Passive WiFi Site Survey
A passive wifi site survey is performed onsite and includes collecting the most comprehensive data on the wifi environment.
It is called passive because during this type of survey the application passively listens for packets and does not attempt to connect to wifi network.
Passive wifi site surveys general functionalities include creating projects, calibrating maps or creating reports.
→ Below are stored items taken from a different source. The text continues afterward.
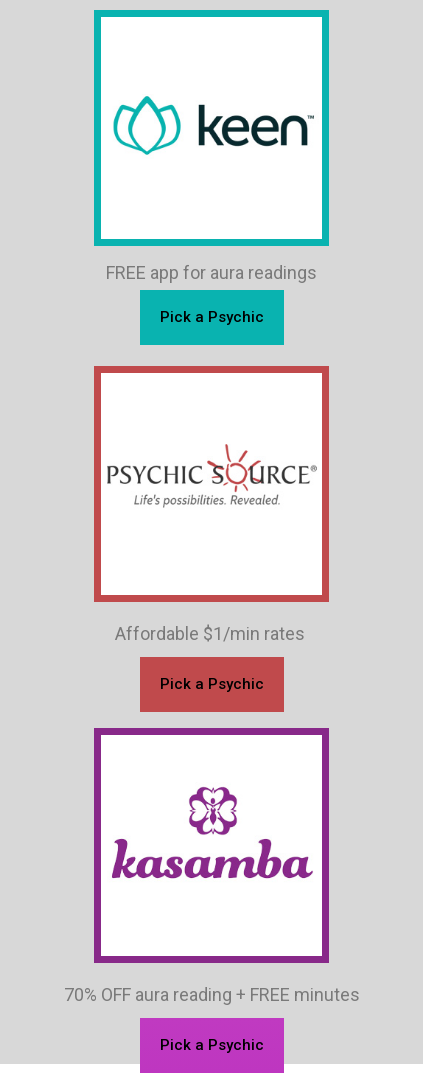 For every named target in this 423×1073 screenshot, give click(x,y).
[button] (212, 1045) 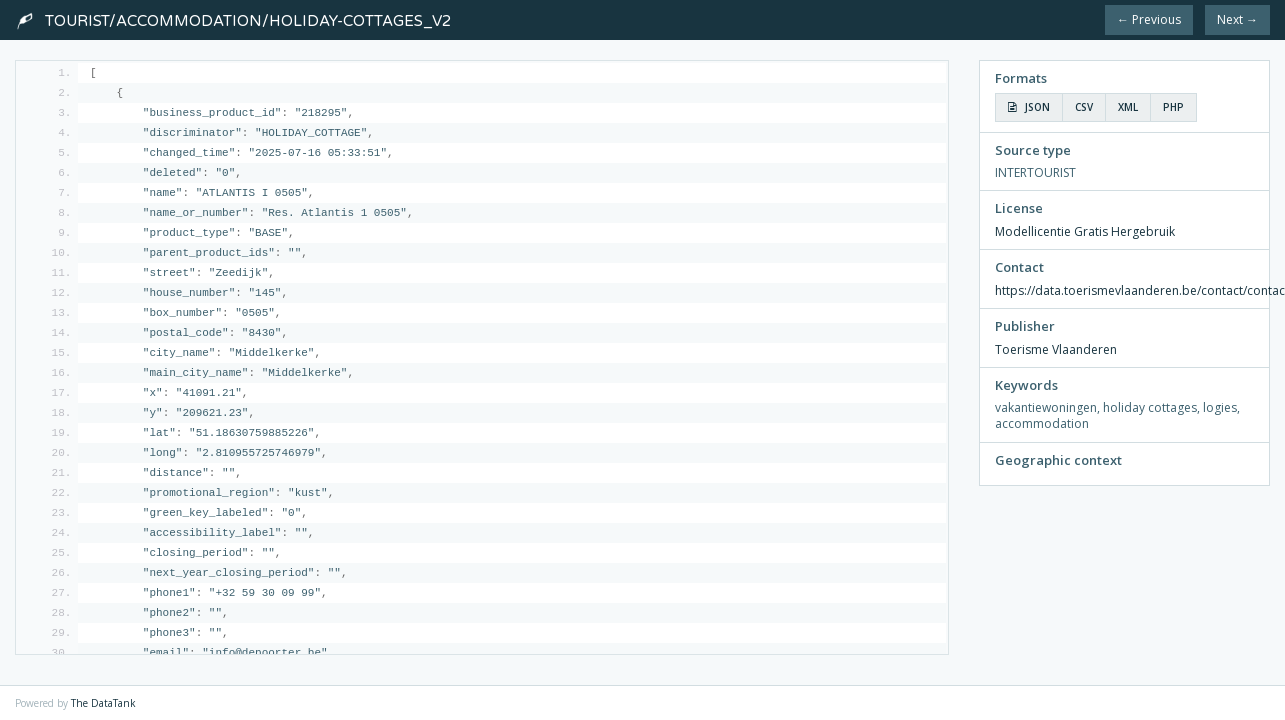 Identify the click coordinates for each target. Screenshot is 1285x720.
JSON (1029, 107)
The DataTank (103, 703)
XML (1128, 107)
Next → (1237, 19)
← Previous (1149, 19)
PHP (1173, 107)
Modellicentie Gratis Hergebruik (1085, 231)
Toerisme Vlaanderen (1056, 349)
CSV (1084, 107)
The data collected by a passive wifi site survey include: signal level, signal-to-noise ratio, signal-to-interference ratio, AP coverage areas, number of APs, expected PHY rate, frame format, channel bandwidth and requirements
Active WiFi Site Survey
To provide more detailed information about performance of your wifi network it is necessary to perform an active wifi site survey during which an wifi adaptor (part of the measuring gear) connects to the wifi network to collect data and measure throughput rates and other metrics.
The data collected by a passive wifi site survey include: signal level, signal-to-noise ratio, signal-to-interference ratio, AP coverage areas, number of APs, actual PHY rate, frame format, channel bandwidth, TCP upstream rate, TCP downstream rate, UDP upstream rate, UDP downstream rate, round trip time and other metrics.
Why to Perform a Wi-Fi Site Survey
In a word, wireless site surveys are necessary because radio wave propagation is difficult to predict, especially in non-open space environments. It is virtually impossible to consider all the variables that might affect the health and performance of your WLAN. Changing conditions, even something as seemingly minor as a notebook equipped with a legacy 802.11g adapter that your new employee connected to the office wireless network, might seriously affect the WLAN performance. In addition, considering the wide proliferation of wireless infrastructure, factors such as interference from nearby WLANs play a very important role. This is why regular site surveys that are conducted with a professional tool are important.